== EXTRACTED ENTRIES

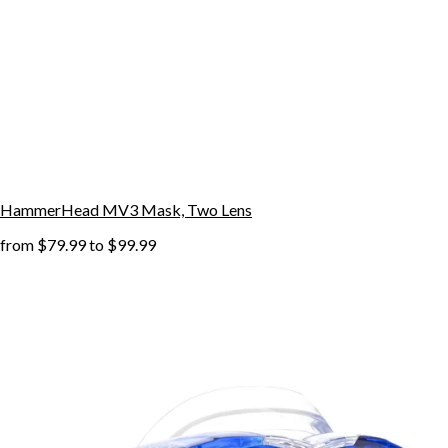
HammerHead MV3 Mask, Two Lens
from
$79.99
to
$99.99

====
== EXTRACTED ENTRIES

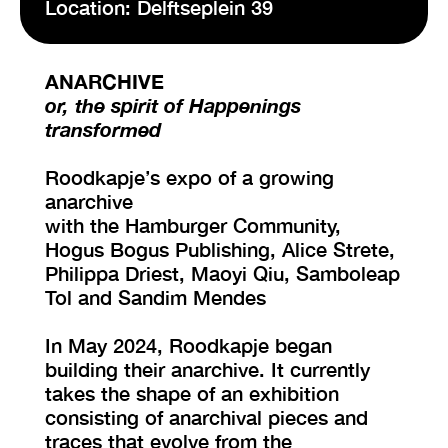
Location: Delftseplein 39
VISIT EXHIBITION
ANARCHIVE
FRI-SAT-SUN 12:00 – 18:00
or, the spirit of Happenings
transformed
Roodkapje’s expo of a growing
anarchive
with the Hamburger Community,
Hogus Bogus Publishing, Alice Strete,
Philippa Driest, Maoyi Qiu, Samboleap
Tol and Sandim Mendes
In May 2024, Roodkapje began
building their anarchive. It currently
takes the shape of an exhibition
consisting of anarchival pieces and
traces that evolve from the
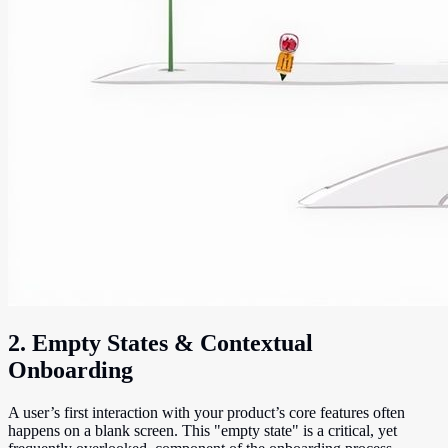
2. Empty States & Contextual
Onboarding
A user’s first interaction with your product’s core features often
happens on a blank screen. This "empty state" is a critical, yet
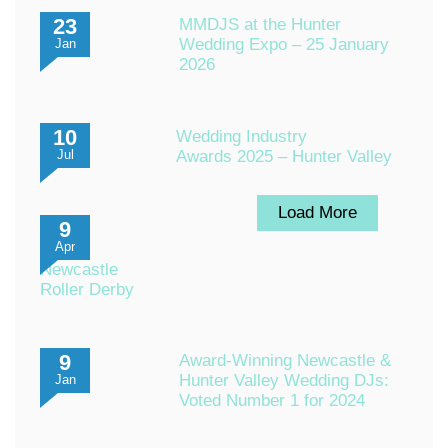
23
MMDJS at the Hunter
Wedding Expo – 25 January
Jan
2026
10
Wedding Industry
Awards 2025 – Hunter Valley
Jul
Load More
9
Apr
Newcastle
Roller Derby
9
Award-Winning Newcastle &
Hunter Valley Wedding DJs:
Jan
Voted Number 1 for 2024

====

▶ PROBLEM TO SOLVE:
Please show every line of the entries above that contains the word "Newcastle".

▶ TASK RESULT:
Newcastle
Award-Winning Newcastle &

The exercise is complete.